Our world-leading marine research underpins a wide range of undergraduate and postgraduate programmes: Research-led teaching | Exeter Marine | University of Exeter. In our Graduate in Focus series we look at the achievements of our MSc graduates who have excelled in conservation around the world since studying with us.
Hi Lili! First off, why don’t you tell us a bit about what you have been up to since studying your MSc with us?
After graduating from my MSc, I returned to Brazil, and whilst working as an environmental consultant there, I applied for a PhD at Exeter to work with TAMAR (the Brazilian Sea Turtle Conservation Programme). I was granted a scholarship from the Brazilian Government through a programme called Science Without Borders, and I went back to the UK to conduct my PhD studies, investigating the ecology and conservation of leatherback sea turtles in Brazil. I have recently finished my PhD and I am currently starting a postdoctoral research to continue the research with the leatherbacks in Brazil.
We’re glad you are still working with us! How did you find the move to Cornwall from Brazil?

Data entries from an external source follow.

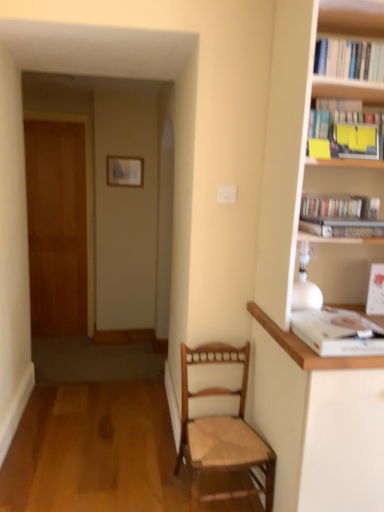 Question: Considering the relative positions of yellow paper at upper right, acting as the 2th book starting from the top, and white paper book at upper right, the fifth book positioned from the top, in the image provided, is yellow paper at upper right, acting as the 2th book starting from the top, to the right of white paper book at upper right, the fifth book positioned from the top, from the viewer's perspective?

Choices:
 (A) yes
 (B) no

Answer: (A)

Question: From the image's perspective, is yellow paper at upper right, acting as the 2th book starting from the top, over white paper book at upper right, which is counted as the first book, starting from the bottom?

Choices:
 (A) yes
 (B) no

Answer: (A)

Question: Is yellow paper at upper right, which appears as the fourth book when ordered from the bottom, wider than white paper book at upper right, which is counted as the first book, starting from the bottom?

Choices:
 (A) no
 (B) yes

Answer: (A)

Question: Considering the relative positions of yellow paper at upper right, which appears as the fourth book when ordered from the bottom, and white paper book at upper right, which is counted as the first book, starting from the bottom, in the image provided, is yellow paper at upper right, which appears as the fourth book when ordered from the bottom, to the left of white paper book at upper right, which is counted as the first book, starting from the bottom, from the viewer's perspective?

Choices:
 (A) yes
 (B) no

Answer: (B)

Question: Is yellow paper at upper right, which appears as the fourth book when ordered from the bottom, not close to white paper book at upper right, which is counted as the first book, starting from the bottom?

Choices:
 (A) no
 (B) yes

Answer: (A)

Question: Do you think wooden picture frame at upper center is within hardcover book at upper right, the 2th book in the bottom-to-top sequence, or outside of it?

Choices:
 (A) inside
 (B) outside

Answer: (B)

Question: From a real-world perspective, is wooden picture frame at upper center physically located above or below hardcover book at upper right, marked as the 4th book in a top-to-bottom arrangement?

Choices:
 (A) below
 (B) above

Answer: (B)

Question: Would you say wooden picture frame at upper center is to the left or to the right of hardcover book at upper right, marked as the 4th book in a top-to-bottom arrangement, in the picture?

Choices:
 (A) left
 (B) right

Answer: (A)

Question: In terms of width, does wooden picture frame at upper center look wider or thinner when compared to hardcover book at upper right, the 2th book in the bottom-to-top sequence?

Choices:
 (A) thin
 (B) wide

Answer: (A)

Question: Visually, is wooden door at left positioned to the left or to the right of white paperbacks at upper right, the 5th book ordered from the bottom?

Choices:
 (A) right
 (B) left

Answer: (B)

Question: Is wooden door at left wider or thinner than white paperbacks at upper right, arranged as the first book when viewed from the top?

Choices:
 (A) wide
 (B) thin

Answer: (B)

Question: Do you think wooden door at left is within white paperbacks at upper right, arranged as the first book when viewed from the top, or outside of it?

Choices:
 (A) outside
 (B) inside

Answer: (A)

Question: Considering the positions of wooden door at left and white paperbacks at upper right, the 5th book ordered from the bottom, in the image, is wooden door at left bigger or smaller than white paperbacks at upper right, the 5th book ordered from the bottom,?

Choices:
 (A) small
 (B) big

Answer: (B)

Question: Is wooden desk at right to the left or to the right of hardcover book at upper right, the 2th book in the bottom-to-top sequence, in the image?

Choices:
 (A) left
 (B) right

Answer: (B)

Question: Considering their positions, is wooden desk at right located in front of or behind hardcover book at upper right, the 2th book in the bottom-to-top sequence?

Choices:
 (A) front
 (B) behind

Answer: (A) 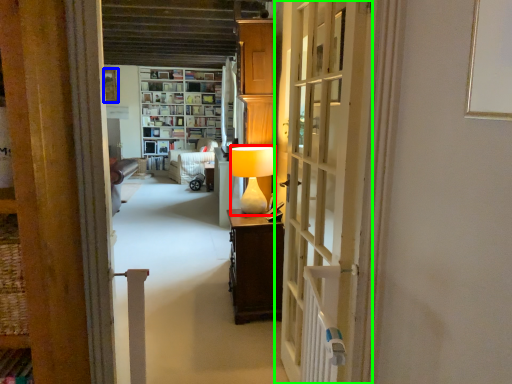 Question: Considering the real-world distances, which object is farthest from table lamp (highlighted by a red box)? picture frame (highlighted by a blue box) or door (highlighted by a green box)?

It was my first experience living abroad and from the moment I arrived at the University of Exeter to undertake my MSc in Conservation and Biodiversity, I quickly fell in love with the University, the Campus and Cornwall. Discovering all the cutting-edge research being carried out across the University of Exeter has been a definite highlight for me. Being able to continue surfing while conducting my studies was an amazing part of being at the Penryn Campus and I believe it helped me a lot to stay positive and a great way of making new friends.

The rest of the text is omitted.